Everybody knows that vitamins are so important for our overall health, but how many people really know why?
Vitamins are essential to your body’s daily functions, and equally essential to your body’s growth and repair. In particular, one of the most important vitamins to the body is vitamin D3.
Around the globe, more and more people now work indoors. Since the start of industrial revolution, many people work within offices. Do you? The only way in which Vitamin D can be produced without supplementation is through direct sunlight exposure to the skin. Clearly this speaks volumes alone – How many people can honestly say they believe they have been exposed to sunlight enough hours of the day (and not at their work desk) in order to produce enough Vitamin D, and do not need to question the idea of supplementation?
Vitamin D3 (cholecalciferol) encourages absorption and the metabolism of calcium and phosphorous. The recommended healthy amount of calcium and phosphorus levels within the diet can be obtained with the aid of carefully controlled diet or additional supplementation for calcium, however if Vitamin D levels are low in the body, as mentioned previously, these vitally important macronutrients are wasted!
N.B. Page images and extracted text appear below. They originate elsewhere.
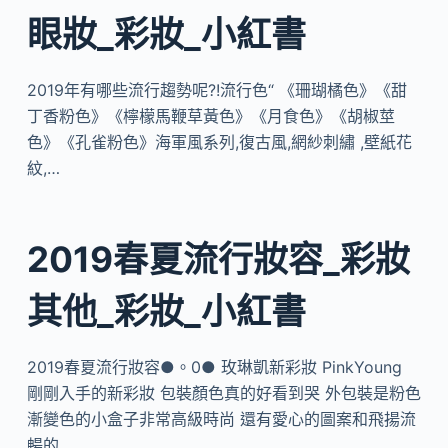
眼妝_彩妝_小紅書
2019年有哪些流行趨勢呢?!流行色“ 《珊瑚橘色》《甜
丁香粉色》《檸檬馬鞭草黃色》《月食色》《胡椒莖
色》《孔雀粉色》海軍風系列,復古風,網紗刺繡 ,壁紙花
紋,…
2019春夏流行妝容_彩妝
其他_彩妝_小紅書
2019春夏流行妝容●。0● 玫琳凱新彩妝 PinkYoung
剛剛入手的新彩妝 包裝顏色真的好看到哭 外包裝是粉色
漸變色的小盒子非常高級時尚 還有愛心的圖案和飛揚流
暢的 …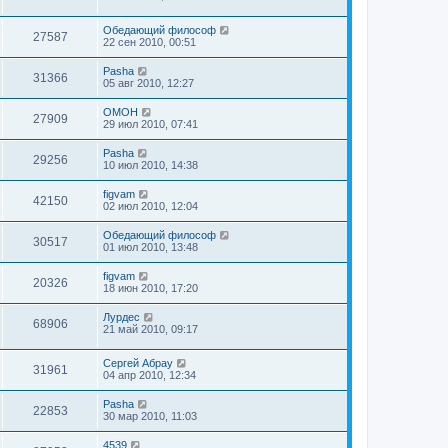
Обедающий философ
27587
22 сен 2010, 00:51
Pasha
31366
05 авг 2010, 12:27
OMOH
27909
29 июл 2010, 07:41
Pasha
29256
10 июл 2010, 14:38
figvam
42150
02 июл 2010, 12:04
Обедающий философ
30517
01 июл 2010, 13:48
figvam
20326
18 июн 2010, 17:20
Лурдес
68906
21 май 2010, 09:17
Сергей Абрау
31961
04 апр 2010, 12:34
Pasha
22853
30 мар 2010, 11:03
4539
Vitamin D is vital!
So why is the absorption of calcium and phosphorus so important, you may ask? To name only a few reasons; intake can prevent rickets, keeps our bones strong, it can prevent osteoporosis, it maintains our muscles and also helps in preventing hypocalcemic tetany. A sufferer with low vitamin D can develop hypocalcemic tetany, where spasm can occur more frequently, cramps also occur which can extent to cramps and spasms within the larynx (voice box.) This has been shown by studies conducted by Anne L. Schafer (M.D)
We all know calcium allows us to have strong bones, but without intake of vitamin D, this calcium will not even be absorbed, and wasted! This lack of vitamin D can result in weak bones. Someone with a diet high in calcium may not ever develop strong bones due to their deficiency in Vitamin D. Vitamin D is just as (if not more so) important as calcium is to bone growth.
You’re at higher risk of diseases such as hypertension, heart failure, and heart attacks the farther you live form the equator. Given that people living at the equator have the highest levels of Vitamin D from sun exposure, this shows a clear correlation between Vitamin D and good health. Latitudinal studies such as those conducted by the department of Cardio-Thoracic Surgery lead by Dr Zitterman demonstrate how Vitamin D can prevent cardiovascular diseases. Strong correlations have also been shown between Vitamin D and general good health, a particular study lead by Dr Robert Scragg demonstrated this.
Vitamin D also acts as an immune system regulator, demonstrated in studies by Dr Aranow. ‘Deficiency in Vitamin D is associated with increased susceptibility to infection’ It’s common knowledge to think that people are more likely to develop cold and the flu during cooler winter months, but why exactly does this happen? People’s deficiency in vitamin D may be the answer, with supplementation being the solution. Naturally people are less exposed to sunlight to produce vitamin D in the winter months, and therefore a deficiency in vitamin D occurs. With much less vitamin D in the body acting as an immune system regulator, the body is more susceptible to viruses such as the common cold. With supplementation, this can easily be avoided.
With supplementation of Vitamin D, this allows the body’s immune system to work much more efficiently. The body produces ‘killer’ cells to destroy viruses that cause common colds and illness, however without supplementation, the body is much more susceptible to the viruses, which can take over our immune system causing many people that are deficient in Vitamin D the nasty effects of illness. All which can be avoided by Vitamin D supplementation.
Many people argue against supplementation and say that all the nutrients we need can be available in food. This is partially true; however in the case of Vitamin D this is much harder. Very few foods contain levels of vitamin D, the only foods that have been found to contain moderate levels of vitamin D are some types of fish (note some) mushrooms, liver, cheese, and small levels in eggs. With supplementation, the necessary levels can be quickly obtained through a much more simple, and manageable tablet- rather than having to cook and eat a tedious amount of fish, liver and eggs!